Recap of Part 2: Faith is always something that stands in excess of knowledge.
In both the Biblical text and Augustine’s confessions, there is always an element of excess that moves beyond mere knowledge. One does not merely hold beliefs about an object; one makes a libidinal investment in this object. Put another way, the object (God, here) is raised to the dignity of the thing. It is in the seventh year of his seminar, entitled The Ethics of Psychoanalysis, that Jacques Lacan makes some very useful remarks regarding religion and sublimation, remarks that I will then bring to bear on aspects of Bataille’s thought. In this preliminary discussion, I am not trying to draw too many parallels between the thought of Lacan and Bataille; their views of the subject are irreducibly different.

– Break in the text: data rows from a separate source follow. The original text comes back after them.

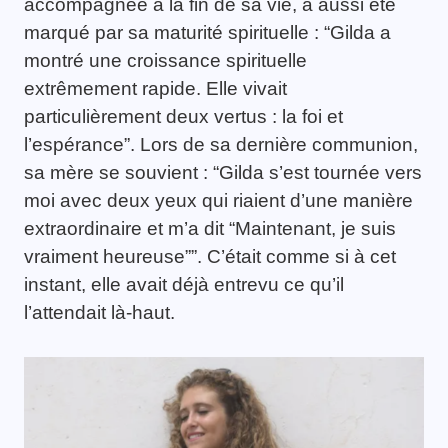
accompagnée à la fin de sa vie, a aussi été
marqué par sa maturité spirituelle : “Gilda a
montré une croissance spirituelle
extrêmement rapide. Elle vivait
particulièrement deux vertus : la foi et
l’espérance”. Lors de sa dernière communion,
sa mère se souvient : “Gilda s’est tournée vers
moi avec deux yeux qui riaient d’une manière
extraordinaire et m’a dit “Maintenant, je suis
vraiment heureuse””. C’était comme si à cet
instant, elle avait déjà entrevu ce qu’il
l’attendait là-haut.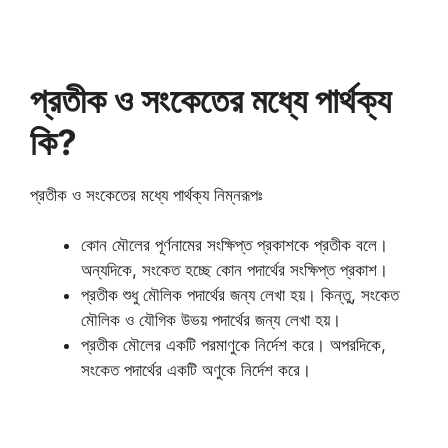
প্রতীক ও সংকেতের মধ্যে পার্থক্য
কি?
প্রতীক ও সংকেতের মধ্যে পার্থক্য নিম্নরূপঃ
কোন মৌলের পূর্ণনামের সংক্ষিপ্ত প্রকাশকে প্রতীক বলে।
অন্যদিকে, সংকেত হচ্ছে কোন পদার্থের সংক্ষিপ্ত প্রকাশ।
প্রতীক শুধু মৌলিক পদার্থের জন্য লেখা হয়। কিন্তু, সংকেত
মৌলিক ও যৌগিক উভয় পদার্থের জন্য লেখা হয়।
প্রতীক মৌলের একটি পরমাণুকে নির্দেশ করে। অপরদিকে,
সংকেত পদার্থের একটি অণুকে নির্দেশ করে।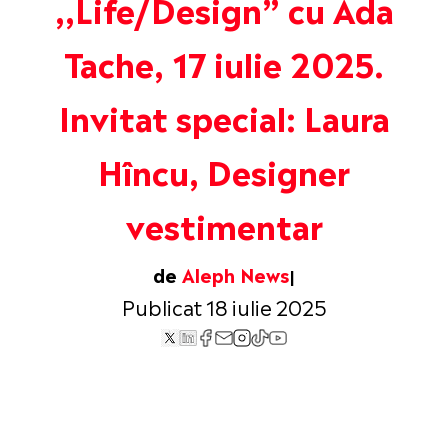
,,Life/Design” cu Ada
Tache, 17 iulie 2025.
Invitat special: Laura
Hîncu, Designer
vestimentar
de
Aleph News
Publicat 18 iulie 2025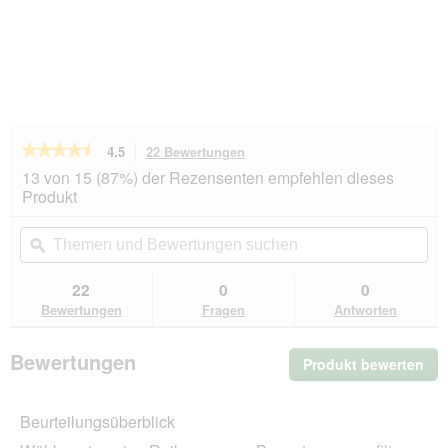
★★★★★
★★★★★
4.5
22 Bewertungen
Mit
dieser
4.5
13 von 15 (87%) der Rezensenten empfehlen dieses
von
Aktion
Produkt
5
navigierst
Sternen.
du
Themen
Th
Bewertungen
zu
und
ϙ
un
lesen
den
Bewertungen
Be
für
Bewertungen.
Schesir
suchen
su
22
0
0
in
Bewertungen
Fragen
Antworten
Brühe
24x70g
Hähnchenfilet,
Bewertungen
Produkt bewerten
.
in
Hühnerbrühe
Mit
die
Beurteilungsüberblick
Akt
wir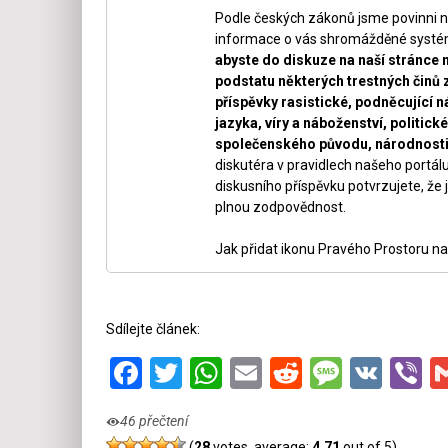
Podle českých zákonů jsme povinni n
informace o vás shromážděné systéme
abyste do diskuze na naší stránce 
podstatu některých trestných činů 
příspěvky rasistické, podněcující ná
jazyka, víry a náboženství, politi
společenského původu, národnosti 
diskutéra v pravidlech našeho portálu
diskusního příspěvku potvrzujete, že j
plnou zodpovědnost.
Jak přidat ikonu Pravého Prostoru na
Sdílejte článek:
Facebook
Twitter
WhatsApp
Email
Reddit
Messa
VK
V
46 přečtení
(
28
votes, average:
4,71
out of 5)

In psychoanalytic thought, the subject lacks. The subject cannot but lack; this the cost of the entry into the symbolic. Because of this lack, the subject must continuously search for an object that will fill this lack. Particular objects are taken to be the thing that will fill this space; This empty space is the cause of desire, desire being the desire for the other’s desire. One believes that the other’s desire will be the Thing that fills this void. The metonymy of desire is a constant movement from object to object, always pushing forward. Each object is discovered to have some internal failing, an inadequacy that generates a dialectical movement to another object. It is this metonymic movement to close this empty space that drives human action.
In The Ethics of Psychoanalysis, Lacan describes three particular ways of dealing with this empty space, this Thing that cannot be whisked away. All three methods are modes of sublimation. He speaks of art, science, and religion. Art builds itself around the Thing, around the empty space. The Thing becomes a source of creativity; the Thing is dressed up but always reappears. Science is an attempt to “foreclose” or deny this empty space; any excess or break in reality is denied in favour of a full description of the chain of conditions. Religion, on the other hand, is an attempt to respect the emptiness. The emptiness is acknowledged and a structure is built up around it. The emptiness becomes the mystery that sustains the religion; perhaps elevated from being a structural element of the subject to an element of ontology as such.